May 2019
The editor/publisher, Mr. Feinberg, always encourages me to write shorter poems. Let me assure you, Firestone, "Last Dream of Morning" is an anomaly and you should not get used to it. "Dream of the Rag Man" is a very old poem which I resuscitated from my youth, and, as you might be able to tell, my much more limited understanding of the world. It's still not much good, but at least it's not as short. I've also included some white space in it because the editor/publisher, that same Mr. Feinberg, wisely encourages me to use white space. (You'll find some very impressive white space in my new book, The Story of the Milkman and other poems, soon to be published by Truth Serum Press.)
Last Dream of Morning
The god who’ll wake with a stretch and yawn
watches fully detached
as the boat tumbles over the falls.
No start, nor thrum of the coming to
in the striped light of day,
shivering off the shock of the gurgling river—
Now washed ashore, naked,
nearly drowned, he finds himself
late for work, unable to utter a sound.
How painful to be saved this way:
though awake, and finally abroad,
still not taken for alive.
originally published in Postcard Poems and Prose
Dream of the Rag Man
When I rolled up to the light on 96th and the River,
the old man waited, rag in hand,
and bent hard over the windshield.
Did my father ever treat my ass
with the care this stranger bestows?
He blows a kiss on it
and strokes it with the corner of his shirt.

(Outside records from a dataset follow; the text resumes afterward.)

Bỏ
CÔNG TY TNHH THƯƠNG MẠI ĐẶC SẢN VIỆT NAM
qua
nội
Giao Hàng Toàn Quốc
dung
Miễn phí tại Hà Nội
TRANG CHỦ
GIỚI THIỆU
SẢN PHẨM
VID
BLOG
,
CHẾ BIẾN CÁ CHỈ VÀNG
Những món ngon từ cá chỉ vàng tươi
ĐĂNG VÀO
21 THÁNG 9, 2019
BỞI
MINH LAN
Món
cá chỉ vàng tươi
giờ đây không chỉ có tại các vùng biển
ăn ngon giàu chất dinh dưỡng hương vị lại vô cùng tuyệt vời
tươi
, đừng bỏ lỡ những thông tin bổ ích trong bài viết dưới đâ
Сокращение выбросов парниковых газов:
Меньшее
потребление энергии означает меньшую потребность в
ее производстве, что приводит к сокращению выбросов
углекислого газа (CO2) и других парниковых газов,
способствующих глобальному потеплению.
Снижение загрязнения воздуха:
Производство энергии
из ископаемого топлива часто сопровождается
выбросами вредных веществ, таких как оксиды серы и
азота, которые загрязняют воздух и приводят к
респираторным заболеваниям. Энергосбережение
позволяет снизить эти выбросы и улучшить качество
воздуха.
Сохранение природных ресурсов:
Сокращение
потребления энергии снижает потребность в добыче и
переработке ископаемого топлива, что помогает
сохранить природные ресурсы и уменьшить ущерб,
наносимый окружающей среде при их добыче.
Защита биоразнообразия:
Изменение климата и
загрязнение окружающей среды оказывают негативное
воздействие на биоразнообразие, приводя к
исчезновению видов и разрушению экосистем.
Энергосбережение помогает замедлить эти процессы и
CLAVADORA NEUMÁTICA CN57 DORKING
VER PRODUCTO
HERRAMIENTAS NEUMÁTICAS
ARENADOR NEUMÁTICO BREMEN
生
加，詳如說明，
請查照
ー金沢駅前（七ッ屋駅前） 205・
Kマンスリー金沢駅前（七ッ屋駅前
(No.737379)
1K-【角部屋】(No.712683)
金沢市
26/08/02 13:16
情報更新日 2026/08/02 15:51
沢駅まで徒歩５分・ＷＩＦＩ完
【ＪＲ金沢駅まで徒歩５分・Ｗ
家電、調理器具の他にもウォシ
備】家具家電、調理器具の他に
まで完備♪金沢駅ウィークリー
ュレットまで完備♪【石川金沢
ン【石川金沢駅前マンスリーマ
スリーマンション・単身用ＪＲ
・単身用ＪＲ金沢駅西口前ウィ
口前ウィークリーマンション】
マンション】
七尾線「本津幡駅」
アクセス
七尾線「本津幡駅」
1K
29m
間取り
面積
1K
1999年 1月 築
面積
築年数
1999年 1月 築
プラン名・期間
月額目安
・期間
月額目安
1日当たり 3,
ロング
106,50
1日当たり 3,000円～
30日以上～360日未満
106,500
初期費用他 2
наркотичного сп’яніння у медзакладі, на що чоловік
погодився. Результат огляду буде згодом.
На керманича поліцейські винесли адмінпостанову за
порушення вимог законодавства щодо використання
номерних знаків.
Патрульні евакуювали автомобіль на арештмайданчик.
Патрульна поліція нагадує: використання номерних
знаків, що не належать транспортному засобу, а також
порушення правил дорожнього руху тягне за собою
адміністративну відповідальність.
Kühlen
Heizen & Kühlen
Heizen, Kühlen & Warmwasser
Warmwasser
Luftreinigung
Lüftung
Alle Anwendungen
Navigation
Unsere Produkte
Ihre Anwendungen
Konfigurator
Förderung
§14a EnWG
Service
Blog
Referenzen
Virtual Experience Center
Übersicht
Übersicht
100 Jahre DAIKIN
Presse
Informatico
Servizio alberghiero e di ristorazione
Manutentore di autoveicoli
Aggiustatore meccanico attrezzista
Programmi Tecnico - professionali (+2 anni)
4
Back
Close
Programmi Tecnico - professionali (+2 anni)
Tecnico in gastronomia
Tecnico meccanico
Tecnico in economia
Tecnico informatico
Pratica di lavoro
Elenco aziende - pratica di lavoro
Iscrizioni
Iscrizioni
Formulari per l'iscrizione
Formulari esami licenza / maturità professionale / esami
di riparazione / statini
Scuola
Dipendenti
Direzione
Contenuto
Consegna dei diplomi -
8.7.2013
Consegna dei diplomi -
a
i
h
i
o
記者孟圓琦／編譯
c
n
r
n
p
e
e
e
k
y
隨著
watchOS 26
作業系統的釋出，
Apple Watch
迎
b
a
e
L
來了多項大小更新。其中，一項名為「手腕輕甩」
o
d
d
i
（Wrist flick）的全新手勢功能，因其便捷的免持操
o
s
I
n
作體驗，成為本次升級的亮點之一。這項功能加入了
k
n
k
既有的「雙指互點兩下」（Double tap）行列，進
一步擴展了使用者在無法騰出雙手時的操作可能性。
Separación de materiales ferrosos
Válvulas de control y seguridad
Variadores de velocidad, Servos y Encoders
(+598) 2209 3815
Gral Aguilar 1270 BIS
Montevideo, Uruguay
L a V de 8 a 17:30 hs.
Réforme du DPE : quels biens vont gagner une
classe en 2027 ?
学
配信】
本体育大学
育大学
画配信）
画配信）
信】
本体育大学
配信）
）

I lean on the horn and holler:
I have places to go--with reservations,
in fancy restaurants, with women
and brooding alone
at corner tables in local dives.
But it’s dangerous around the dead.
He pounds on the hood, demands I pull over
and calls me Bastard to my fast disappearing face.
Here’s a guy who never married my mother—
How dare he pretend to know who I am?
We spend all our time making a name
yet anything outside ourselves might just as soon stay unknown:
too many fucking stars, the moon still only the moon,
the newfound earth light years away and unreachable—
we even refuse to recognize our father
when we happen on him in a dream.
The dead’ll holler, Halt! in the early morning light.
They’d gladly tell a thing or two
we claim we’d like to know,
but who are we to listen?
Better we lie dead awake each night
performing another autopsy upon ourselves.